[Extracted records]

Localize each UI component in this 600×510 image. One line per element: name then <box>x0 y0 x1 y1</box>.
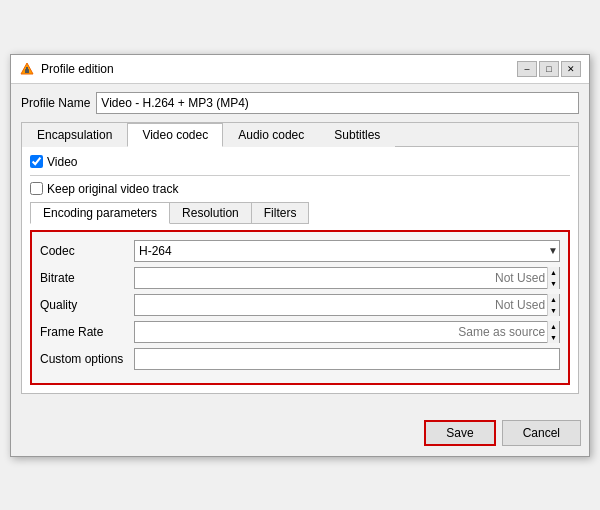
profile-name-row: Profile Name <box>21 92 579 114</box>
tab-audio-codec[interactable]: Audio codec <box>223 123 319 147</box>
outer-tab-bar: Encapsulation Video codec Audio codec Su… <box>22 123 578 147</box>
custom-options-label: Custom options <box>40 352 130 366</box>
close-button[interactable]: ✕ <box>561 61 581 77</box>
quality-down-button[interactable]: ▼ <box>548 305 559 316</box>
window-controls: – □ ✕ <box>517 61 581 77</box>
bitrate-row: Bitrate ▲ ▼ <box>40 267 560 289</box>
maximize-button[interactable]: □ <box>539 61 559 77</box>
video-checkbox-row: Video <box>30 155 570 176</box>
svg-rect-2 <box>26 67 28 69</box>
frame-rate-spinner: ▲ ▼ <box>134 321 560 343</box>
sub-tab-filters[interactable]: Filters <box>251 202 310 224</box>
quality-spinner: ▲ ▼ <box>134 294 560 316</box>
quality-label: Quality <box>40 298 130 312</box>
profile-name-label: Profile Name <box>21 96 90 110</box>
bottom-buttons: Save Cancel <box>19 420 581 446</box>
frame-rate-down-button[interactable]: ▼ <box>548 332 559 343</box>
title-bar: Profile edition – □ ✕ <box>11 55 589 84</box>
profile-edition-window: Profile edition – □ ✕ Profile Name Encap… <box>10 54 590 457</box>
bitrate-label: Bitrate <box>40 271 130 285</box>
tab-subtitles[interactable]: Subtitles <box>319 123 395 147</box>
keep-original-label: Keep original video track <box>47 182 178 196</box>
quality-row: Quality ▲ ▼ <box>40 294 560 316</box>
bottom-area: Save Cancel <box>11 402 589 456</box>
sub-tab-encoding[interactable]: Encoding parameters <box>30 202 170 224</box>
bitrate-input[interactable] <box>135 268 547 288</box>
codec-label: Codec <box>40 244 130 258</box>
sub-tab-resolution[interactable]: Resolution <box>169 202 252 224</box>
frame-rate-label: Frame Rate <box>40 325 130 339</box>
video-codec-tab-content: Video Keep original video track Encoding… <box>22 147 578 393</box>
custom-options-row: Custom options <box>40 348 560 370</box>
svg-rect-1 <box>25 69 29 73</box>
bitrate-spinner: ▲ ▼ <box>134 267 560 289</box>
codec-row: Codec H-264 MPEG-4 HEVC VP8 VP9 ▼ <box>40 240 560 262</box>
tab-encapsulation[interactable]: Encapsulation <box>22 123 127 147</box>
codec-select-wrapper: H-264 MPEG-4 HEVC VP8 VP9 ▼ <box>134 240 560 262</box>
bitrate-spinner-buttons: ▲ ▼ <box>547 267 559 289</box>
frame-rate-row: Frame Rate ▲ ▼ <box>40 321 560 343</box>
quality-up-button[interactable]: ▲ <box>548 294 559 305</box>
profile-name-input[interactable] <box>96 92 579 114</box>
frame-rate-input[interactable] <box>135 322 547 342</box>
vlc-icon <box>19 61 35 77</box>
sub-tab-bar: Encoding parameters Resolution Filters <box>30 202 570 224</box>
save-button[interactable]: Save <box>424 420 495 446</box>
video-checkbox-label: Video <box>47 155 77 169</box>
keep-original-row: Keep original video track <box>30 182 570 196</box>
quality-input[interactable] <box>135 295 547 315</box>
codec-select[interactable]: H-264 MPEG-4 HEVC VP8 VP9 <box>134 240 560 262</box>
quality-spinner-buttons: ▲ ▼ <box>547 294 559 316</box>
custom-options-input[interactable] <box>134 348 560 370</box>
window-body: Profile Name Encapsulation Video codec A… <box>11 84 589 402</box>
tab-video-codec[interactable]: Video codec <box>127 123 223 147</box>
window-title: Profile edition <box>41 62 511 76</box>
encoding-parameters-box: Codec H-264 MPEG-4 HEVC VP8 VP9 ▼ <box>30 230 570 385</box>
video-checkbox[interactable] <box>30 155 43 168</box>
frame-rate-spinner-buttons: ▲ ▼ <box>547 321 559 343</box>
bitrate-down-button[interactable]: ▼ <box>548 278 559 289</box>
cancel-button[interactable]: Cancel <box>502 420 581 446</box>
frame-rate-up-button[interactable]: ▲ <box>548 321 559 332</box>
minimize-button[interactable]: – <box>517 61 537 77</box>
outer-tab-container: Encapsulation Video codec Audio codec Su… <box>21 122 579 394</box>
bitrate-up-button[interactable]: ▲ <box>548 267 559 278</box>
keep-original-checkbox[interactable] <box>30 182 43 195</box>
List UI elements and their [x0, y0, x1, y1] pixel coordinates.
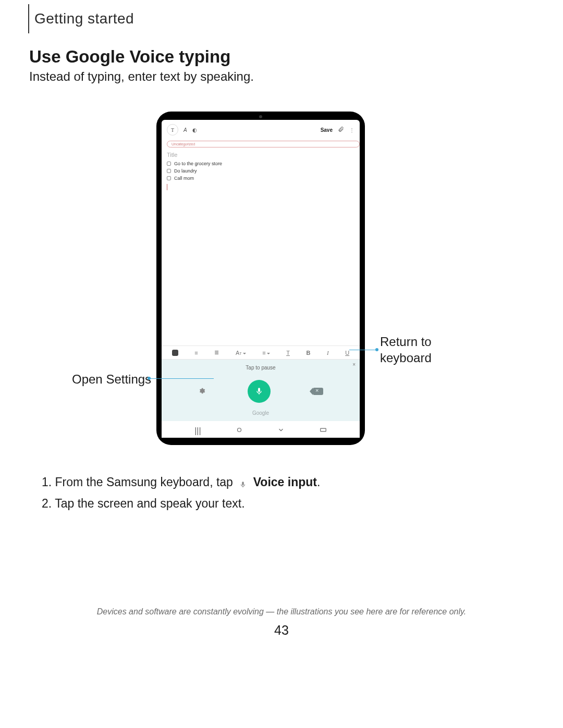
home-icon[interactable] [236, 426, 243, 436]
chapter-label: Getting started [28, 4, 134, 33]
camera-dot-icon [259, 115, 262, 118]
backspace-icon[interactable] [313, 388, 323, 395]
checkbox-icon[interactable] [167, 162, 171, 166]
text-cursor-icon [167, 184, 167, 190]
close-icon[interactable]: × [352, 362, 356, 367]
voice-input-panel: × Tap to pause Google [162, 360, 360, 421]
bold-icon[interactable]: B [306, 350, 310, 356]
intro-text: Instead of typing, enter text by speakin… [29, 69, 254, 84]
step-two: 2. Tap the screen and speak your text. [42, 494, 320, 513]
system-nav-bar: ||| [162, 421, 360, 438]
save-button[interactable]: Save [321, 127, 333, 133]
text-mode-icon[interactable]: T [167, 124, 178, 135]
svg-point-0 [238, 428, 241, 432]
step-one: 1. From the Samsung keyboard, tap Voice … [42, 473, 320, 492]
todo-item[interactable]: Do laundry [167, 168, 354, 174]
checkbox-icon[interactable] [167, 176, 171, 180]
font-size-icon[interactable]: AT [236, 350, 246, 356]
instruction-steps: 1. From the Samsung keyboard, tap Voice … [42, 473, 320, 515]
callout-line-icon [148, 378, 214, 379]
keyboard-icon[interactable] [320, 426, 327, 436]
checkbox-icon[interactable] [167, 169, 171, 173]
tablet-screen: T A ◐ Save ⋮ Uncategorized Title Go to t… [162, 120, 360, 438]
highlight-mode-icon[interactable]: ◐ [192, 127, 197, 133]
gear-icon[interactable] [198, 387, 205, 396]
svg-rect-1 [321, 428, 326, 431]
section-heading: Use Google Voice typing [29, 47, 230, 67]
tap-to-pause-label: Tap to pause [167, 365, 354, 371]
more-icon[interactable]: ⋮ [349, 127, 354, 133]
category-tag[interactable]: Uncategorized [167, 141, 360, 147]
italic-icon[interactable]: I [327, 350, 329, 356]
back-icon[interactable] [277, 426, 285, 436]
mic-inline-icon [237, 479, 249, 490]
checkbox-toggle-icon[interactable] [172, 350, 178, 356]
title-placeholder[interactable]: Title [167, 152, 354, 158]
format-toolbar: ≡ ≣ AT ≡ T B I U [162, 346, 360, 360]
attach-icon[interactable] [338, 126, 344, 133]
recents-icon[interactable]: ||| [194, 426, 201, 436]
callout-line-icon [349, 350, 378, 350]
todo-item[interactable]: Go to the grocery store [167, 161, 354, 166]
page-number: 43 [0, 623, 563, 638]
tablet-illustration: T A ◐ Save ⋮ Uncategorized Title Go to t… [156, 112, 365, 445]
callout-return-keyboard: Return to keyboard [380, 334, 432, 366]
bullet-list-icon[interactable]: ≡ [194, 350, 198, 356]
todo-item[interactable]: Call mom [167, 176, 354, 181]
numbered-list-icon[interactable]: ≣ [214, 349, 219, 356]
notes-toolbar: T A ◐ Save ⋮ [162, 120, 360, 138]
underline-icon[interactable]: U [345, 350, 349, 356]
microphone-button[interactable] [248, 380, 271, 403]
google-label: Google [167, 407, 354, 417]
disclaimer-text: Devices and software are constantly evol… [0, 607, 563, 616]
callout-open-settings: Open Settings [72, 371, 151, 387]
align-icon[interactable]: ≡ [262, 350, 270, 356]
pen-mode-icon[interactable]: A [183, 127, 187, 133]
strike-icon[interactable]: T [286, 350, 290, 356]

## ACTIVITY
Only the number is needed: please work out how many lines in the data contain the string "HEVC".

## ANSWER TO THIS PROBLEM
4